Activity
The number of lines below holding the string "aplicação" is the only answer wanted.

Entries provided
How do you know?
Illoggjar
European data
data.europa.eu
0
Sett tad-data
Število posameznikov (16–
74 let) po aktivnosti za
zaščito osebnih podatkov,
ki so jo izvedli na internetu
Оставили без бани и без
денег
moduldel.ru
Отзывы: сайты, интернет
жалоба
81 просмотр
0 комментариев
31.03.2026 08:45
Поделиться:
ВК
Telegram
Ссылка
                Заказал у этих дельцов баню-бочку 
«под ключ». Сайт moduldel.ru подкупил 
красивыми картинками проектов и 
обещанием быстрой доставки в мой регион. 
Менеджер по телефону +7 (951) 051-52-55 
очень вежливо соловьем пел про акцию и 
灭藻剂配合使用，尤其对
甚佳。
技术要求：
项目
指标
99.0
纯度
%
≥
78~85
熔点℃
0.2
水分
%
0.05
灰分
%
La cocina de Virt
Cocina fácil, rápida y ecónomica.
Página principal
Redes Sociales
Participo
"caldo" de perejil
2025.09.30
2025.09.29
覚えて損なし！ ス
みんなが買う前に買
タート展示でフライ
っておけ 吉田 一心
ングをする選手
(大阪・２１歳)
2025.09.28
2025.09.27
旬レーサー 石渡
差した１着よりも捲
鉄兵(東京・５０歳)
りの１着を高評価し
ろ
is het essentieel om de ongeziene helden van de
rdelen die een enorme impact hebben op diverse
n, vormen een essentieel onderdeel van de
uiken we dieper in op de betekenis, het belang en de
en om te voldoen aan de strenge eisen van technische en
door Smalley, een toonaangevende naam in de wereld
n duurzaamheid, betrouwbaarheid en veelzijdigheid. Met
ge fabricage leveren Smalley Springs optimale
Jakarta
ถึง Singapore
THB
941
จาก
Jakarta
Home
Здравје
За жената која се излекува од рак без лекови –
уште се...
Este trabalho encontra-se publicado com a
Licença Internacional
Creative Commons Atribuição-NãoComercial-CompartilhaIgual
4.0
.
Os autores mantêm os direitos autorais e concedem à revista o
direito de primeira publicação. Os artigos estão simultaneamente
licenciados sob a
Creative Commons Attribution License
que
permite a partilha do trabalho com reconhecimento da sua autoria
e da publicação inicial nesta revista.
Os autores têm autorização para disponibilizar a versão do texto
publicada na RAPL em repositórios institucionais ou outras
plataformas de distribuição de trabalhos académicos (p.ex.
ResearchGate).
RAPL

* * *

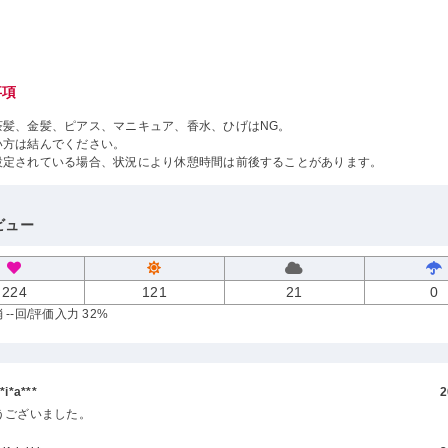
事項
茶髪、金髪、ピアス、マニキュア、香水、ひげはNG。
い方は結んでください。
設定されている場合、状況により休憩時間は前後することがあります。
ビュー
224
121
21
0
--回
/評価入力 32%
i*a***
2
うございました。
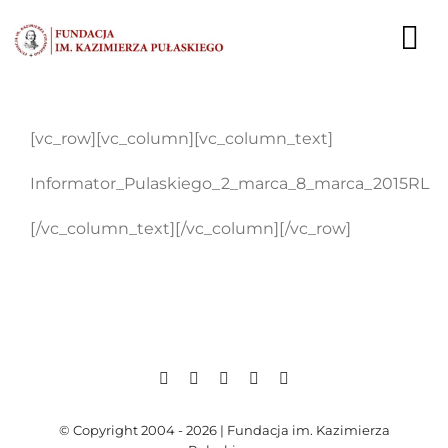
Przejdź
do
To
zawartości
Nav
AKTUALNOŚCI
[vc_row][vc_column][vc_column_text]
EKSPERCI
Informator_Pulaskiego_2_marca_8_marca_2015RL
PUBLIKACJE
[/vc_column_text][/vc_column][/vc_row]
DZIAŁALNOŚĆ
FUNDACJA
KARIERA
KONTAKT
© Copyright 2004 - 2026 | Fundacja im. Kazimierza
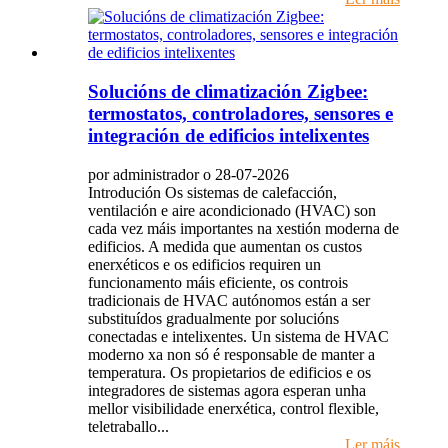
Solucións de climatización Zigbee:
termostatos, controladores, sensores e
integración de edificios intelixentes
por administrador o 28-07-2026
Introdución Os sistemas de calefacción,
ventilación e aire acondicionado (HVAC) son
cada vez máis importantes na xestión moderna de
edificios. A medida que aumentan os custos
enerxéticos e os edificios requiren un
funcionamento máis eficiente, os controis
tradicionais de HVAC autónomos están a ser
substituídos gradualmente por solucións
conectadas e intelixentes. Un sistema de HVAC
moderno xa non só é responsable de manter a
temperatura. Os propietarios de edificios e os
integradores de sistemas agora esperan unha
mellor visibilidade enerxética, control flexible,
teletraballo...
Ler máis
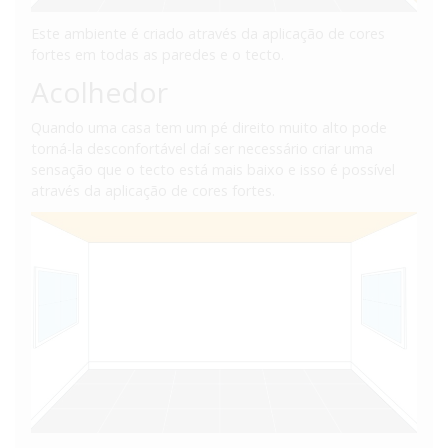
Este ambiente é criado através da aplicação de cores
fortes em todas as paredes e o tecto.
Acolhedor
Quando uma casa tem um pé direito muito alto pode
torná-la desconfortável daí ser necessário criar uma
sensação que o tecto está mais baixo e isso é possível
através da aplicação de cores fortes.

...

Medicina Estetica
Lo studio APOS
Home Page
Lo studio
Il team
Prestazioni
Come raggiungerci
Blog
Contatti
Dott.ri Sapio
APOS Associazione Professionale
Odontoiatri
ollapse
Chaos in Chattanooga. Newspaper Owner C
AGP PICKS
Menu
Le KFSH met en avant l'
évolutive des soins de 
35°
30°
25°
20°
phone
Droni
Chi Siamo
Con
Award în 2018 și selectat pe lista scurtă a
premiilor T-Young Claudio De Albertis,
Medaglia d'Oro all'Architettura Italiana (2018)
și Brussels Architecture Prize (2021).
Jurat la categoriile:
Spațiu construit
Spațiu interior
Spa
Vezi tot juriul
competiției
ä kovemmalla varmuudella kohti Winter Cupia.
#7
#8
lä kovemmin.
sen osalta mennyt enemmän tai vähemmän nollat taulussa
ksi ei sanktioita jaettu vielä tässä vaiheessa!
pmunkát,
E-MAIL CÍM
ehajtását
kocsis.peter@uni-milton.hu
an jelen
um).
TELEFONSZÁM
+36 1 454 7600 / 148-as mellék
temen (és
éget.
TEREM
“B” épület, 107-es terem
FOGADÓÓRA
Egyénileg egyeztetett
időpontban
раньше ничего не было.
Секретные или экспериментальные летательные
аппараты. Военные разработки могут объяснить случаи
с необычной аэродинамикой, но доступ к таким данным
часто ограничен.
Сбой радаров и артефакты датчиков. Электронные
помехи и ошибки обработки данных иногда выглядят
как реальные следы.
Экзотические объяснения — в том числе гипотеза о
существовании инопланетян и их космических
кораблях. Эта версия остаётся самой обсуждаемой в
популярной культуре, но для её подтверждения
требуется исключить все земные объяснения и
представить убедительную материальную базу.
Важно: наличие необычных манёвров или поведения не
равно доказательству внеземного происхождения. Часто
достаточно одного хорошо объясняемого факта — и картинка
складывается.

Answer for the task
2